═════ The input

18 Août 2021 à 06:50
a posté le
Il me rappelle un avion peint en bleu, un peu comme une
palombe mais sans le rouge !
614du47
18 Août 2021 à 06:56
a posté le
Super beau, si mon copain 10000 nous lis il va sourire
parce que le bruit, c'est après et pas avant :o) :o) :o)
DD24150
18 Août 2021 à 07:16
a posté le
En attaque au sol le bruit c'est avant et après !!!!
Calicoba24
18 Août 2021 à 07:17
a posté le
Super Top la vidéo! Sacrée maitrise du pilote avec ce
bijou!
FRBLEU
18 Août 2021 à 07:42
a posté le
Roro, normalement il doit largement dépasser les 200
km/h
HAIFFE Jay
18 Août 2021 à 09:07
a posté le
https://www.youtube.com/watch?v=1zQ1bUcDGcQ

══════════

● Exercise requirements
Keep every word intact and transcribe the records in full.

● Problem solution
18 Août 2021 à 06:50
a posté le
Il me rappelle un avion peint en bleu, un peu comme une
palombe mais sans le rouge !
614du47
18 Août 2021 à 06:56
a posté le
Super beau, si mon copain 10000 nous lis il va sourire
parce que le bruit, c'est après et pas avant :o) :o) :o)
DD24150
18 Août 2021 à 07:16
a posté le
En attaque au sol le bruit c'est avant et après !!!!
Calicoba24
18 Août 2021 à 07:17
a posté le
Super Top la vidéo! Sacrée maitrise du pilote avec ce
bijou!
FRBLEU
18 Août 2021 à 07:42
a posté le
Roro, normalement il doit largement dépasser les 200
km/h
HAIFFE Jay
18 Août 2021 à 09:07
a posté le
https://www.youtube.com/watch?v=1zQ1bUcDGcQ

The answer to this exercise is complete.